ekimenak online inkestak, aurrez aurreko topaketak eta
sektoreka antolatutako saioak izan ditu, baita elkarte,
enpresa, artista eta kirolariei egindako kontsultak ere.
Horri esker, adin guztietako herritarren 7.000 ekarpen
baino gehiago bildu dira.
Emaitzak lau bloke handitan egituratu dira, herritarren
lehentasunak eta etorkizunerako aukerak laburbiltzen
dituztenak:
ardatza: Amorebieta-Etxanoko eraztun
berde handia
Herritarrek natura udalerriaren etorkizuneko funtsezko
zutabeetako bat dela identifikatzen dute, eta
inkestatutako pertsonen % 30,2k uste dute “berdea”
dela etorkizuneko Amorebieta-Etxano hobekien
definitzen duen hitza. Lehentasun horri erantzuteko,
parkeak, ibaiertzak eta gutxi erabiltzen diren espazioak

-=-=-=-=-

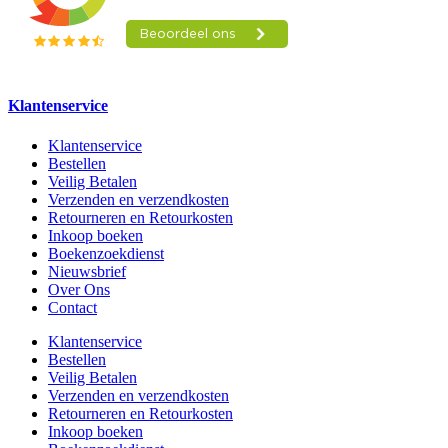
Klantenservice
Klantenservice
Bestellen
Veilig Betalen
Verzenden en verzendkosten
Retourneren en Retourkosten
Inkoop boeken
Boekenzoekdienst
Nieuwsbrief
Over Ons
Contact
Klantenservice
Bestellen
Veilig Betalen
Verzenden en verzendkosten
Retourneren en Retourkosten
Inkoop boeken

-=-=-=-=-

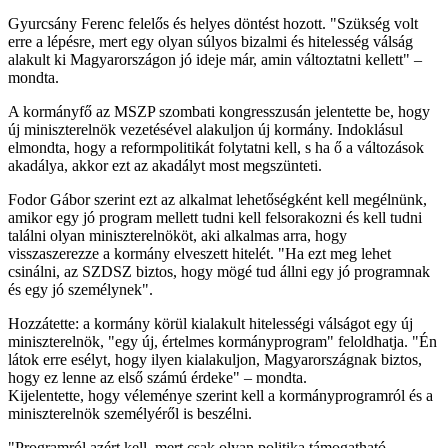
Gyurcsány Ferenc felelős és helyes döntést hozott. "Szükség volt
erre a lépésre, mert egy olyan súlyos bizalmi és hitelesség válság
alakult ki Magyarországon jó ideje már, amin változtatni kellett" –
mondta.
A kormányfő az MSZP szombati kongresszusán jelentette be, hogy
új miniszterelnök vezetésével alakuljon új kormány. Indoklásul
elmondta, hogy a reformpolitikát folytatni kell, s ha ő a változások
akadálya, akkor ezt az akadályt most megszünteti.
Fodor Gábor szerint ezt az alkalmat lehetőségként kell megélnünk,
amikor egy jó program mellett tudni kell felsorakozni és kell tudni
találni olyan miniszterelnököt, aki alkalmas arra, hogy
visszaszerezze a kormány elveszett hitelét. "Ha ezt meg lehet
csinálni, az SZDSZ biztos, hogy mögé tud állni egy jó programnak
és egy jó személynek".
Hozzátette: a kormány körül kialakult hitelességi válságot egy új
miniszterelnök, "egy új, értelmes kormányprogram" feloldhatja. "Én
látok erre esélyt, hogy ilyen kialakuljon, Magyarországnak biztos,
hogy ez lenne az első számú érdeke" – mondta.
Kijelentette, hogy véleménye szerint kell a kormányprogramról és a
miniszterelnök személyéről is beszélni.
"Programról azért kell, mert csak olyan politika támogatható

-=-=-=-=-

Your objective: From the records above, extract exactly and only the lines that begin at the line with "berde handia" and stop after the line with "parkeak, ibaiertzak eta".

Answer section:
berde handia
Herritarrek natura udalerriaren etorkizuneko funtsezko
zutabeetako bat dela identifikatzen dute, eta
inkestatutako pertsonen % 30,2k uste dute “berdea”
dela etorkizuneko Amorebieta-Etxano hobekien
definitzen duen hitza. Lehentasun horri erantzuteko,
parkeak, ibaiertzak eta gutxi erabiltzen diren espazioak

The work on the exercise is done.